• **Task goal**:
Return, from the listing that follows, each line containing the word "данных".
————
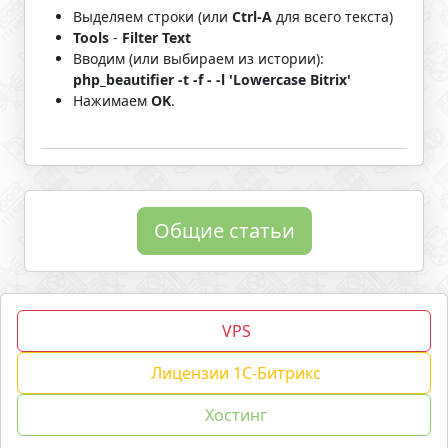
Выделяем строки (или
Ctrl-A
для всего текста)
Tools
-
Filter Text
Вводим (или выбираем из истории):
php_beautifier -t -f - -l 'Lowercase Bitrix'
Нажимаем
OK
.
Общие статьи
VPS
copyright © 2016-2026 developed by
1BX.host
Мы используем cookies для сбора обезличенных
Лицензии 1С-Битрикс
персональных данных. Оставаясь на сайте, вы соглашаетесь на
сбор таких данных.
Сайт работает на CMS 1С-Битрикс: Управление сайтом
Написать в
Хостинг
25.1150.100.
————
• **Result for this exercise**:
персональных данных. Оставаясь на сайте, вы соглашаетесь на
сбор таких данных.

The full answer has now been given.